- Born: 1959 (age 65–66)
- Known for: Poetry, sound/performance art
- Notable work: I/T: Selected poems 1978-1998, The Sinking of the Rainbow Warrior
- Awards: Åke Blomström Award (1988), Anne Elder Award (1999)

= Amanda Stewart =

Australian artist (born 1959)

Amanda Stewart (born 1959) is a contemporary Australian poet and sound/performance artist.
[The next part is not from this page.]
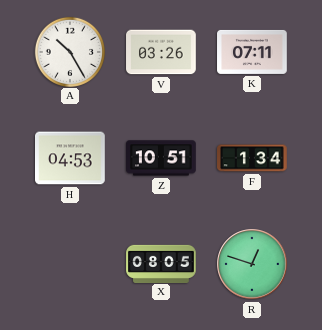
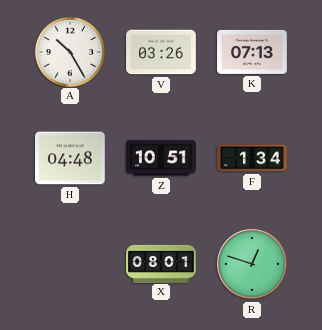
K: 07:11 -> 07:13
H: 04:53 -> 04:48
X: 08:05 -> 08:01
Amanda Stewart began writing and performing poetry in the 1970s and has since produced a wide array of sound, video and multimedia work. In the 1980s she worked for ABC radio as a producer. Amanda Stewart received the Åke Blomström Award in 1988. In 1989 she co-founded the performance ensemble Machine for Making Sense with Chris Mann, Rik Rue, Jim Denley and Stevie Wishart, and in 1995 started the trio Allos. She has toured Europe, the United States and Japan. She co-wrote and directed the 1990 film Eclipse of the Man-Made Sun about nuclear weapons in popular culture. Her opera The Sinking of the Rainbow Warrior, written with the composer Colin Bright, was performed as part of the Sydney Festival on Sydney Harbour in 1997. It has since been produced for radio by the ABC Radio National. Her collected works book and CD entitled I/T won the 1999 Anne Elder Award for poetry.

== Works ==
- I/T: Selected poems 1980–1996. (Sydney: Here and There/Split Records, 1998) ISBN 978-0-9585392-4-1
- Clemens, Justin, et al. “Noise and Voice: An Interview with Amanda Stewart.” Sydney Review of Books, 03 Oct. 2017, 1 May. 2020, sydneyreviewofbooks.com/interview/noise-and-voice-an-interview-with-amanda-stewart/.
- Poems by Amanda Stewart. Jacket2, 29 Nov. 2011, 27 April 2020, jacket2.org/poems/poems-amanda-stewart.